With AMQP (specifically, RabbitMQ) I can set up a fanout topology such that a publisher simply publishes to an exchange. Clients then bind their queues to this exchange based on a routing key, and any messages matching the key will be copied there. If no clients have bound, messages disappear into the aether.
For example, the publisher can use the exchange "changes" to write messages with keys such as "create.post.123" or "update.user.321". A consumer can then bind a queue to the exchange with the filters "create." and "update." to get all create and update messages. A different app can listen to just ".user." to get anything related to users.
This is a really powerful tool, allowing publishers to be dumb firehoses and clients to surgically pick what they need. Of course you don't need exchanges and bindings to accomplish this, only topics.
To everyone who thinks this sounds scary, don't worry. You can bind dedicated "Undelivered queues" and "Dead letter" queues to exchanges to make sure that when routing fails, you don't lose any messages.
We're using RabbitMQ in a few newer projects and it's really a joy to work with!
What does Disque offer that's different?
BTW, thanks for Redis. It's one of my favourite pieces of software ever.
Edit: NVM, found this: http://antirez.com/news/88
- Queueing media files to be encoded/transcoded.
- Trigger a build of your application from a web interface.
Basically anything that you want to do where you might not want the web server to block until the entire task is done.
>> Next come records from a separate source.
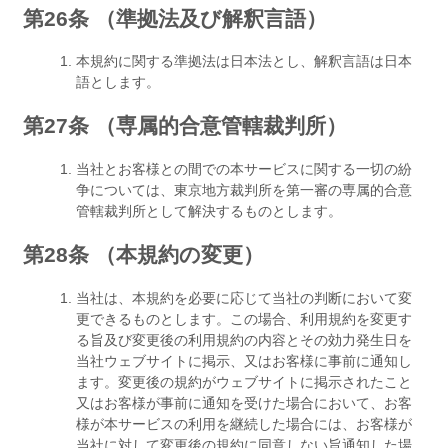
第26条 （準拠法及び解釈言語）
本規約に関する準拠法は日本法とし、解釈言語は日本
語とします。
第27条 （専属的合意管轄裁判所）
当社とお客様との間での本サービスに関する一切の紛
争については、東京地方裁判所を第一審の専属的合意
管轄裁判所として解決するものとします。
第28条 （本規約の変更）
当社は、本規約を必要に応じて当社の判断において変
更できるものとします。この場合、利用規約を変更す
る旨及び変更後の利用規約の内容とその効力発生日を
当社ウェブサイトに掲示、又はお客様に事前に通知し
ます。変更後の規約がウェブサイトに掲示されたこと
又はお客様が事前に通知を受けた場合において、お客
様が本サービスの利用を継続した場合には、お客様が
当社に対して変更後の規約に同意しない旨通知した場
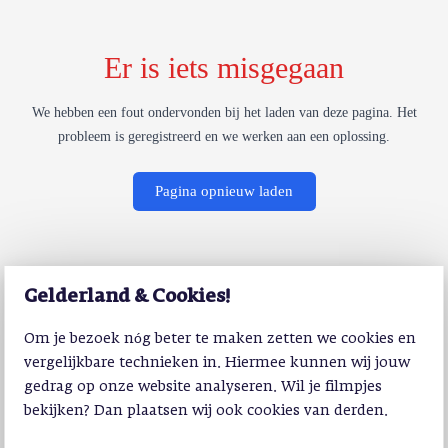
Er is iets misgegaan
We hebben een fout ondervonden bij het laden van deze pagina. Het
probleem is geregistreerd en we werken aan een oplossing.
Pagina opnieuw laden
Gelderland & Cookies!
Om je bezoek nóg beter te maken zetten we cookies en
vergelijkbare technieken in. Hiermee kunnen wij jouw
gedrag op onze website analyseren. Wil je filmpjes
bekijken? Dan plaatsen wij ook cookies van derden.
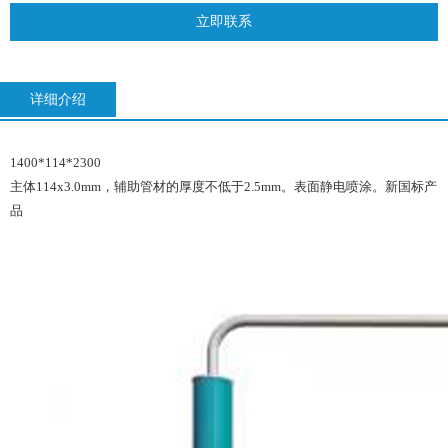
立即联系
详细介绍
1400*114*2300
主体114x3.0mm，辅助管材的厚度不低于2.5mm。表面静电喷涂。新国标产
品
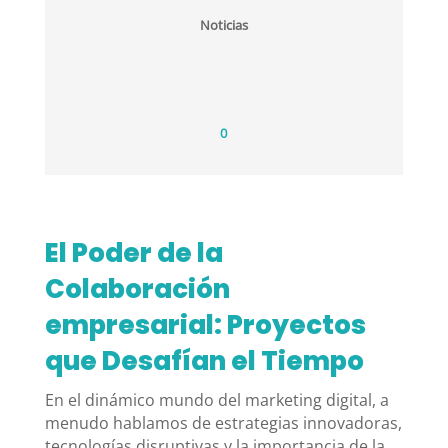
Noticias
0
El Poder de la
Colaboración
empresarial: Proyectos
que Desafían el Tiempo
En el dinámico mundo del marketing digital, a
menudo hablamos de estrategias innovadoras,
tecnologías disruptivas y la importancia de la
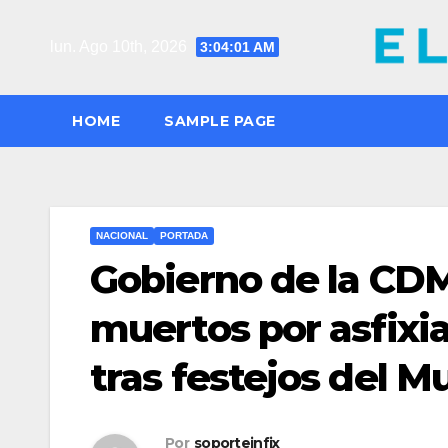
Saltar
al
lun. Ago 10th, 2026
3:04:03 AM
contenido
HOME
SAMPLE PAGE
NACIONAL
PORTADA
Gobierno de la CD
muertos por asfixia
tras festejos del M
Por
soporteinfix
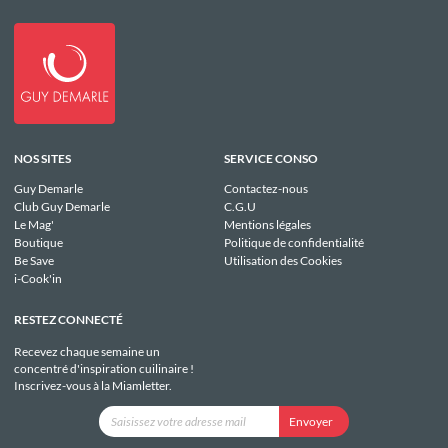
NOS SITES
SERVICE CONSO
Guy Demarle
Contactez-nous
Club Guy Demarle
C.G.U
Le Mag'
Mentions légales
Boutique
Politique de confidentialité
Be Save
Utilisation des Cookies
i-Cook'in
RESTEZ CONNECTÉ
Recevez chaque semaine un
concentré d'inspiration cuilinaire !
Inscrivez-vous à la Miamletter.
"Let's return as soon as possible rather than blocking" is not the real way to handle race conditions. All you are doing is reducing the surface (time) that such a thing can happen in. It makes more sense to plan these things out using something else (e.g. locking).
You can do some sort of websocket-y mechanism to tell the client that the server has completed a previous request, or polling, but both of those bring a lot of infrastructure overhead.
Look, in both cases, the request needs to be synchronous. You need to tell the customer that their purchase went through. If you're going to add a whole other bus into the thing and make it asynchronous and have an elaborate polling solution on the client, that's fine, but I would (and do) just have them wait the two extra seconds and either say "your card has been charged" or handle the rare case with "there has been an upstream error, please don't close this window while we retry the request".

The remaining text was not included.